YOUR ASSIGNMENT
Within the data below, determine how many lines contain "Cake" and supply only that figure.

DATA IN THIS EXERCISE
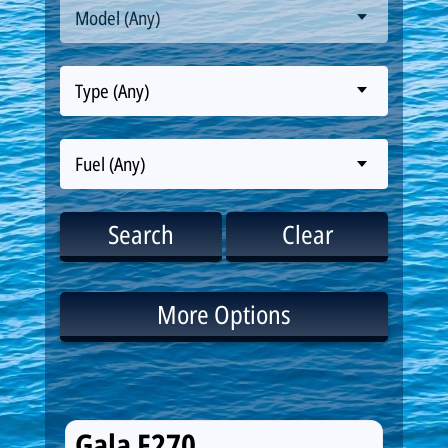
Model (Any)
Type (Any)
Fuel (Any)
Search
Clear
More Options
Gala F270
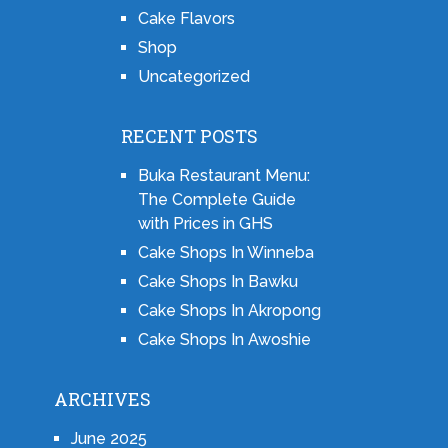
Cake Flavors
Shop
Uncategorized
RECENT POSTS
Buka Restaurant Menu:
The Complete Guide
with Prices in GHS
Cake Shops In Winneba
Cake Shops In Bawku
Cake Shops In Akropong
Cake Shops In Awoshie
ARCHIVES
June 2025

ANSWER TO THIS PROBLEM
5